ビルソン氏:株価が10%以上動くような事由を探している。M&A(合併・買収)、スピンオフなどの事業再構築、経営陣の交代、大株主の移動など。アクティビズムや環境問題が関係することも。

Q:情報源としてかなりのネットワークが必要?
A:あまりネットワークなどない。公開された情報を使っている。例えば、最高経営責任者(CEO)の年齢も重要。高齢のCEOは危険で、株価の動きを誘発する。特に承継計画を持たない62~64歳のCEOには細心の注意。

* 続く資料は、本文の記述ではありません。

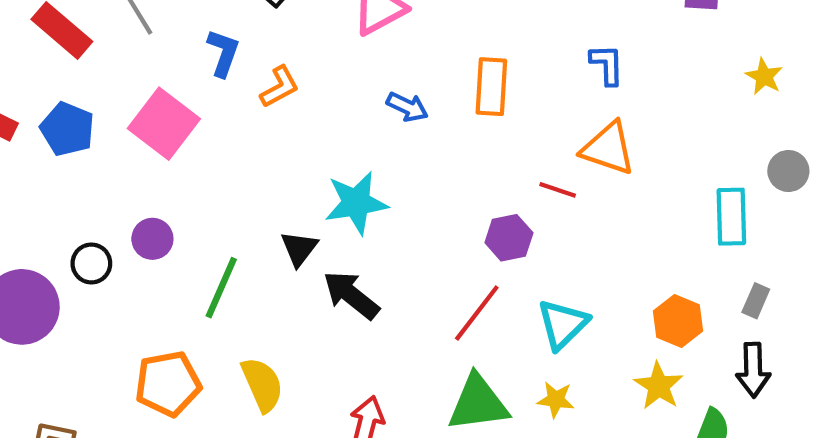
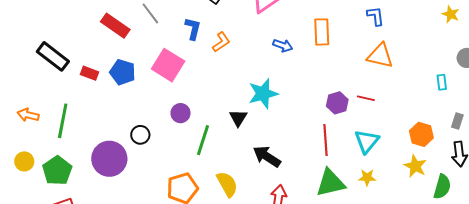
red line: (558, 190) -> (366, 98), moved
cyan rectangle: (731, 217) -> (442, 82), size x0.6
purple circle: (152, 239) -> (181, 113), moved
black arrow: (351, 295) -> (267, 156), moved
red line: (477, 313) -> (326, 140), turned -36

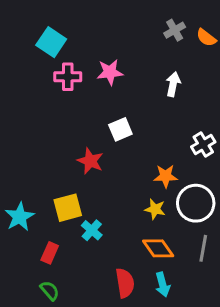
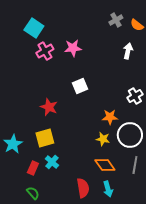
pink cross: (68, 77) -> (45, 51), turned -30
white arrow: (173, 84) -> (128, 51), moved
red star: (90, 161) -> (49, 107), moved
cyan cross: (92, 230) -> (52, 162), moved

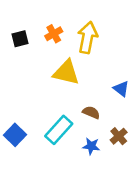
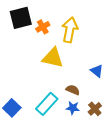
black square: (20, 39) -> (21, 18), moved, size x1.6
blue star: (91, 146) -> (73, 108), moved

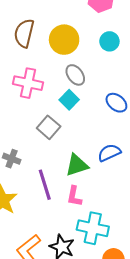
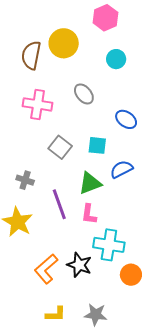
yellow circle: (64, 40) -> (64, 43), moved
cyan square: (69, 100) -> (97, 145), moved, turned -36

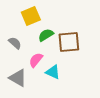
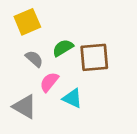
yellow square: (31, 16) -> (27, 22), moved
gray semicircle: (15, 43) -> (34, 59), moved

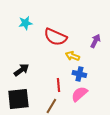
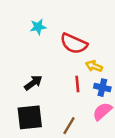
red line: (58, 85) -> (77, 84), moved

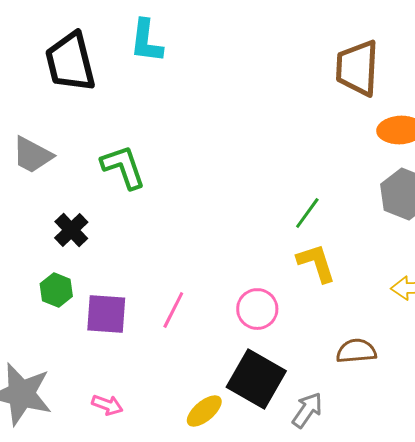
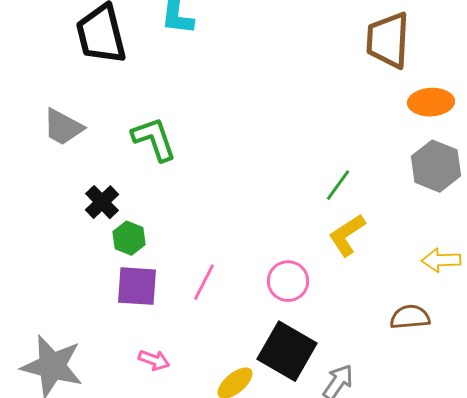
yellow L-shape: (316, 263) -> (347, 235), turned -105
green hexagon: (56, 290) -> (129, 238), moved
brown semicircle: (356, 351) -> (410, 317), moved
pink arrow: (107, 405) -> (154, 360), moved

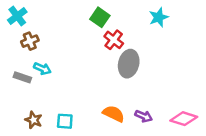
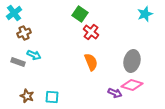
cyan star: (159, 17) -> (145, 14), moved
gray ellipse: (129, 64) -> (132, 61), moved
orange semicircle: (114, 114) -> (91, 62), moved, turned 42
pink diamond: (184, 119) -> (132, 85), moved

Q:投資のリターンが高くなる傾向があるのは生え抜きのCEO?外部からのCEO?
A:経験則では、外部からCEOを招いた場合、数年間は売却の対象にならない。もちろん例外はある。

Q:機が熟していて、妙味のある投資アイデアがあるのはどこか?
A:テキサス州のパーミアン盆地では多くのM&Aの案件がある。昨年にはコンチョ・リソーシズ(CXO)が買収をまとめ、その後ダイアモンドバック・エナジー(FANG)がエネルゲンを買収。今はQEPリソーシズ(QEP)の資産売却話が。他にも出てくるだろう。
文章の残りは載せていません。